One particularly irritating trait of CNN+’s pricing plan to Discovery executives was its “Deal of a Lifetime” plan — offering a 50% discount (initially $2.99 per month instead of $5.99) for as long a consumer remains a subscriber to CNN+. While that may be a great perk for a CNN+ subscriber, it was a strategic misfit for Zaslav. For anyone who would have signed up to the larger bundle because of CNN content, they now had a “forever” reason not to do so.
Discovery had also already tried niche subscription streaming products, having rolled out GolfTV, cycling streaming network GCN+ and Food Network Kitchen in 2020 and 2021. None of those products moved the needle for Discovery. Zaslav and other members of the Discovery leadership, including JB Perrette, who was taking over as Warner Bros. Discovery’s head of streaming, didn’t want to waste time plowing ahead with a strategy they’d already decided didn’t work.
Kilar, Zucker and Morse fundamentally disagreed with the strategy of using CNN as an HBO Max supporter. By giving CNN its own separate home, consumers enter a world of news and don’t leave when they see the variety of content CNN offers. If CNN is part of the larger HBO Max-Discovery+ world, they feared viewers will decide they’d rather watch a reality TV show or HBO drama. The effect would be to substantially diminish the value of CNN over time.
But Zaslav’s team thought the New York Times comparison was silly. The New York Times turned digital users into paying subscribers by putting their content offering behind a paywall. CNN wasn’t doing that. Instead, CNN would be trying to convince an existing user base already getting content for free from CNN.com and watching CNN on cable TV to pay $6 more per month for programming Discovery saw as unnecessary.
Instead, Zaslav’s team felt the correct comparison was Fox’s streaming service Fox Nation, which has reached 1.5 million subscribers since launching in 2018.
In the weeks before the launch, Morse began begging Kilar and other AT&T executives to see if there was a way he could speak with the Discovery leaders. Staffers described it as Morse “shouting from the rooftops” for a meeting.
CNBC reported the day after Zucker left in February that Discovery wasn’t enamored with CNN+ and disagreed with the strategy. The next day, Zaslav told CNBC he “hadn’t gotten a business review on what CNN+ is going to be and how it’s going to be offered,” which was an ominous statement for its future.
Morse wanted to find out directly from Discovery what Zaslav wanted. But AT&T told CNN’s team it couldn’t have any discussions with Discovery because of so-called gun-jumping laws which don’t allow the two sides to discuss future strategy until a merger closes. Kilar never spoke with Zaslav about CNN+, and he wasn’t going to make decisions about what he thought was best for CNN+ based on media reports.

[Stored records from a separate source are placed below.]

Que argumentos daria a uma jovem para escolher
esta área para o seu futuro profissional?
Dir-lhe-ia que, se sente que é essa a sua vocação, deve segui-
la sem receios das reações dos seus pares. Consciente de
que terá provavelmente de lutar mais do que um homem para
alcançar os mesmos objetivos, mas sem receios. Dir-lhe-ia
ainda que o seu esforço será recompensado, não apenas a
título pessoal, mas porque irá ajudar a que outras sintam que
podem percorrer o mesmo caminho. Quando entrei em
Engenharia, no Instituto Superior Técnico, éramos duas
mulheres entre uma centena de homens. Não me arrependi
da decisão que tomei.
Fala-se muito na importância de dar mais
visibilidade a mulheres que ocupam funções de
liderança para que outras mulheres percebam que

Zaslav did meet with CNN executives in early March in a so-called “parlor” meeting with Michael Bass, Amy Entelis, and Ken Jautz, who were running CNN after Zucker left, as first reported by Puck’s Dylan Byers. In that meeting, Zaslav inquired about CNN+ and its go-forward strategy, but lawyers in attendance told him he wasn’t allowed ask about it.

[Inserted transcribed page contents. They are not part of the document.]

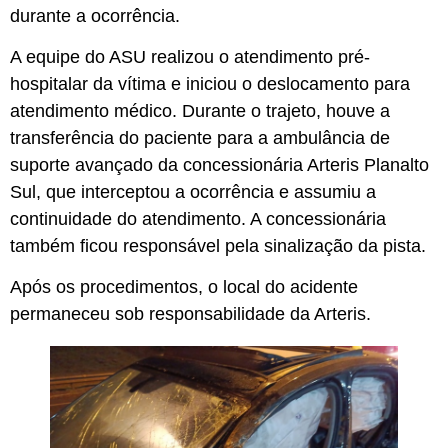
durante a ocorrência.
A equipe do ASU realizou o atendimento pré-
hospitalar da vítima e iniciou o deslocamento para
atendimento médico. Durante o trajeto, houve a
transferência do paciente para a ambulância de
suporte avançado da concessionária Arteris Planalto
Sul, que interceptou a ocorrência e assumiu a
continuidade do atendimento. A concessionária
também ficou responsável pela sinalização da pista.
Após os procedimentos, o local do acidente
permaneceu sob responsabilidade da Arteris.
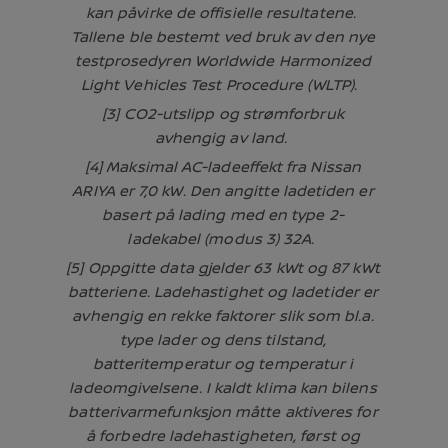
kan påvirke de offisielle resultatene.
Tallene ble bestemt ved bruk av den nye
testprosedyren Worldwide Harmonized
Light Vehicles Test Procedure (WLTP).
[3] CO2-utslipp og strømforbruk
avhengig av land.
[4] Maksimal AC-ladeeffekt fra Nissan
ARIYA er 7,0 kW. Den angitte ladetiden er
basert på lading med en type 2-
ladekabel (modus 3) 32A.
[5] Oppgitte data gjelder 63 kWt og 87 kWt
batteriene. Ladehastighet og ladetider er
avhengig en rekke faktorer slik som bl.a.
type lader og dens tilstand,
batteritemperatur og temperatur i
ladeomgivelsene. I kaldt klima kan bilens
batterivarmefunksjon måtte aktiveres for
å forbedre ladehastigheten, først og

So Morse pushed ahead. In the first two weeks after CNN+ launched, 150,000 subscribers paid for CNN+. Yet, as CNBC reported, fewer than 10,000 watched on a daily basis. That number was actually closer to 4,000, a source has since told CNBC.
WarnerMedia executives were actually excited about the start. They viewed the daily active user, or DAU, statistic as pointless. The key metric for all digital services has always been number of subscribers. But Discovery executives felt the 150,000 subscribers wasn’t nearly enough of a foundation to reach 2 million within a year. They knew there wasn’t a hit show coming to CNN+. They saw subscriber numbers declining day after day after an initial pop. And they viewed the daily active user number as significant.
But, they also weren’t going to make a decision about CNN+ when its new leader, Licht, hadn’t even started. So Discovery asked Licht to start work early, behind the scenes, so he could make a determination about what to do with the service.
At 8 a.m. ET on April 11 — the first day Warner Bros. Discovery began trading as a combined company — Licht and Perrette told Morse and his team that CNN+’s marketing budget was immediately going to zero. It was Licht’s first meeting at CNN.
CNN+ staffers left that meeting knowing the product wasn’t going to continue as is. They hoped it wouldn’t be shut down completely, although they feared a decision had already been made. Morse and his team argued the product was just 12 days old. They said DAUs were a silly statistic. They tried to make the point that Alex MacCallum, CNN+’s head of product, had come from The New York Times and The Washington Post. CNN was a news service, and it shouldn’t be judged against niche entertainment streaming services.
They argued 150,000 subscribers is far more than The New York Times, The Washington Post or The Wall Street Journal got in their first two weeks after they launched their digital subscription products.
But Discovery had never thought that comparison was relevant. The April 11 discussion never got heated, but there was clear resignation from the CNN+ side. It was an hour-long meeting to go over two years of work.
CNN staffers roundly share frustration that Discovery didn’t backchannel information to delay the CNN+ launch if they were that unhappy with the strategy. But both Discovery and AT&T didn’t want to risk dooming an industry-altering deal over CNN, which makes up less than 10% of WarnerMedia’s annual revenue.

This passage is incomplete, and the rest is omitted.